In an exclusive interview with Krishna Bahirwani, Harshad Patwardhan, CIO – Equity, Edelweiss Asset Management Limited discusses the various factors affecting the markets at the moment and where investors should park their money.
Krishna: Volatility has made a major comeback after 2017 which had more or less upward momentum, do you believe it is here to stay?
Harshad: In a way 2017 was a very unusual year of very low volatility whereas high volatility is normal for our markets. If you look at any year apart from 2017 going backwards, there are ups and downs that happen in the market. Granted that 2018 has been a very bad year particularly for midcap and smallcap stocks, but high volatility is something we should expect going forward also.
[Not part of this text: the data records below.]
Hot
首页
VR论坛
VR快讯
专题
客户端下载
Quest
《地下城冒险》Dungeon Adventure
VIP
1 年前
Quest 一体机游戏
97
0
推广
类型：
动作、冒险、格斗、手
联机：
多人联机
Maybe not the kind we have seen this year, but we are unlikely to have years like 2017 very often.
Krishna: Even after the recent correction do you believe market valuations are still high? Do you see scope for further corrections?
Harshad: Largecaps, midcaps and smallcaps have behaved very differently this year. In largecaps, if you look at Sensex, for example, it is up 5% this year. Midcaps, on the other hand, are down 17-18% this year while smallcaps are down even further at around 30-31%. A lot of valuation correction has happened in terms of midcaps and smallcaps whereas largecaps haven’t seen much correction. Post analyzing what has led to this correction; it is clear that it is not due to fundamental deterioration. There are many good quality companies that have had earnings improvement over the last year, but the stock prices are down in companies like these, hence the valuation correction is even steeper. You could still potentially see re-rating of smallcaps and midcaps or further correction in largecaps.
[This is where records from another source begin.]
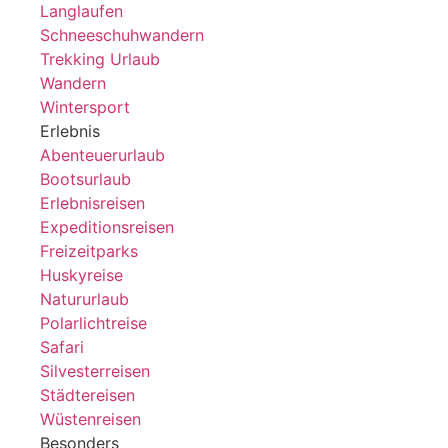
Langlaufen
Schneeschuhwandern
Trekking Urlaub
Wandern
Wintersport
Erlebnis
Abenteuerurlaub
Bootsurlaub
Erlebnisreisen
Expeditionsreisen
Freizeitparks
Huskyreise
Natururlaub
Polarlichtreise
Safari
Silvesterreisen
Städtereisen
Wüstenreisen
Besonders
Krishna: Despite BJP losing all the states during the current state elections, markets have held it together. Why do you believe that is?
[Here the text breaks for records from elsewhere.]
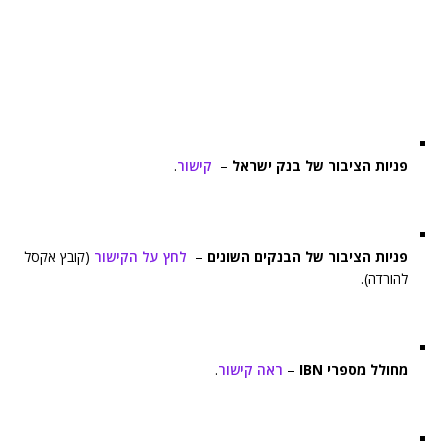
פניות הציבור של בנק ישראל
–
קישור
.
פניות הציבור של הבנקים השונים
–
לחץ על הקישור
(קובץ אקסל
להורדה).
מחולל מספרי IBN
–
ראה קישור
.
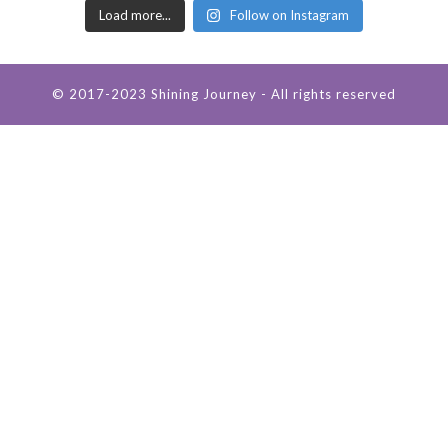
Load more...
Follow on Instagram
© 2017-2023 Shining Journey - All rights reserved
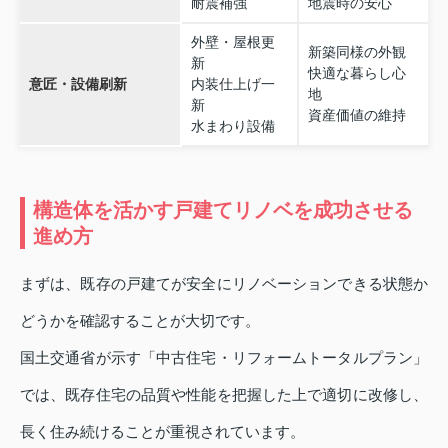
耐震補強
地震時の安心
外壁・屋根更
新築同様の外観
新
快適な暮らし心
意匠・設備刷新
内装仕上げ一
地
新
資産価値の維持
水まわり設備
構造体を活かす戸建てリノベを成功させる
進め方
まずは、既存の戸建てが安全にリノベーションできる状態か
どうかを確認することが大切です。
国土交通省が示す「中古住宅・リフォームトータルプラン」
では、既存住宅の品質や性能を把握した上で適切に改修し、
長く住み続けることが重視されています。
Harshad: We are still trying to figure what explains this. Around the time of the election result, another significant development also took place which was the resignation of the RBI governor. The market could have backed the view that election was an event and now the event has passed, and on a going forward basis, things should be okay. Everyone knew that this event was about to take place and the exit polls had already predicted that BJP might not do well. It is a widespread belief that people buy based on rumour and sell based on news, this time it happened the other way around. However, cannot state with 100% certainty that this is why it happened.
Krishna: What do you believe is an ideal asset allocation for the next two years?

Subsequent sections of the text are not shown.